Emergency restart
IMS requires an emergency restart whenever it terminates without a controlled shutdown. When restarted, IMS restarts from the point of failure. You can initiate an emergency restart using the /ERESTART command.
With an emergency restart, IMS:
- Backs out DL/I in-flight units of work
- Applies committed but unwritten DEDB changes to the database
- Retains any in-doubt units of work for IMS subsystems connected to a CCTL or to Recoverable Resource Management Services (RRMS), the z/OS® syncpoint manager.
- Resolves any unfinished External Subsystem Attach Facility (ESAF) units of work with external subsystems
- Releases locked messages in a shared-queues environment
- Uses checkpoint and X'22' log records to recover MODLBKS resources
Before starting IMS and entering the emergency restart command, you need to know the following:
- Whether system data sets must be reallocated and formatted during restart.
- Whether IMS has cleaned up
its resources.

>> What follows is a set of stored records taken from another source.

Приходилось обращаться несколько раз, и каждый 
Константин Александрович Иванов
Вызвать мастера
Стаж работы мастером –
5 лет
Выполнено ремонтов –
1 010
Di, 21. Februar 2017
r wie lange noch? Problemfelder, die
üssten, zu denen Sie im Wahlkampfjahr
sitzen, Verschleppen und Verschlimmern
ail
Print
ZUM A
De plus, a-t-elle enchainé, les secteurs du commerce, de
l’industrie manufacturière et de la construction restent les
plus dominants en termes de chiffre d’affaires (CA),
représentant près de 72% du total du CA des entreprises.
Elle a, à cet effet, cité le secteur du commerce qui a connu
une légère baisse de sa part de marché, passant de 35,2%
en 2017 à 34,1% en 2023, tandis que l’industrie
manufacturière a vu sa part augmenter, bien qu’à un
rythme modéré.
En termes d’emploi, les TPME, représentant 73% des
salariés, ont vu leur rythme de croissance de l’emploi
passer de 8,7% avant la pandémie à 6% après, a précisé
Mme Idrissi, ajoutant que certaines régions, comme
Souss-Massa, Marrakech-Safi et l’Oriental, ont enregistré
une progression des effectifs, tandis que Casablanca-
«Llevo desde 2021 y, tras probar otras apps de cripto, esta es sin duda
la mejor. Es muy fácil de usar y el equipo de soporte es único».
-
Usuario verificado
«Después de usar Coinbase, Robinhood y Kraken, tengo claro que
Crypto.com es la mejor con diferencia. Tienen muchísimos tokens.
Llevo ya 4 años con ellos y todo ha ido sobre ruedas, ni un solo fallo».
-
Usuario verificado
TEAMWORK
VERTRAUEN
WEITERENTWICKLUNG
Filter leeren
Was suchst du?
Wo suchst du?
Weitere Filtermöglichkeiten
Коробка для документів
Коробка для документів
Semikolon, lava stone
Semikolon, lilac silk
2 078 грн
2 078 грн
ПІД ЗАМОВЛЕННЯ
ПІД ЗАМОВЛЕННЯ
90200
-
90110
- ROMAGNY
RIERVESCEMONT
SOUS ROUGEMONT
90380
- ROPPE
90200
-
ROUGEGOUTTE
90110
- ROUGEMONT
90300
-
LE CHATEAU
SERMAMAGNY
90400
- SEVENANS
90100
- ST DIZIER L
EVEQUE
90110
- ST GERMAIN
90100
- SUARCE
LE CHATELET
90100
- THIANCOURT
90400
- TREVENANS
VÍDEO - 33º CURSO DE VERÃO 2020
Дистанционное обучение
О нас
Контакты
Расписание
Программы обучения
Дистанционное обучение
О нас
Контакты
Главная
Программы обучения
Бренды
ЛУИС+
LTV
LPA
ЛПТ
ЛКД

You can check for message
DFS627IorDFS627Wto determine the previous ending status of the IMS resource termination manager. These messages tell you if IMS successfully completed resource cleanup processing. Successful resource cleanup guarantees IMS restart without requiring a z/OS restart.
After an IMS failure, you can use the ESAF In-Doubt Notification exit routine (DFSFIDN0) to determine in-doubt units of work during restart of the failed IMS. You can resolve the work outside of IMS.
During an emergency restart, IMS restores the system to the status it had at the last system checkpoint. Databases and areas reflect their content at the last sync point for each dependent region. The local message queues reflect their content at the time of the failure. And the system has just taken a new checkpoint. When you restart the dependent regions, IMS reschedules the previously processing programs. IMS also releases any transactions on the suspend queue.
If the backout of any database fails during an emergency restart, IMS identifies the database by issuing DFS981I and the database remains stopped after restart completes. After IMS is running again, you might able to complete the backout by entering a /START DB or UPDATE DB START(ACCESS) command; however, depending on the root cause of the backout failure, you might need to take additional steps to correct the problem.
After an IMS failure when XRF is used with VTAM® MNPS, VTAM continues to maintain persistent sessions until the timer specified by the PSTIMER= keyword (specified in DFSDCxxx IMS.PROCLIB member) expires. If there is no XRF takeover, then VTAM might continue to maintain active persistent sessions when the MNPS ACB is opened after emergency restart. If this occurs, IMS issues the command SETLOGON OPTCD=NPERSIST, which tells VTAM to drop all persistent sessions being maintained. This is consistent with emergency restart processing when the XRF USERVAR= keyword is used, which also has no session recovery. IMS then issues the command SETLOGON OPTCD=PERSIST to start the normal session persistence for all new sessions on the MNPS ACB.
If an emergency restart fails, you do not have to cold start the entire IMS subsystem. The following table shows the various emergency restart cold start commands and how they affect an IMS system.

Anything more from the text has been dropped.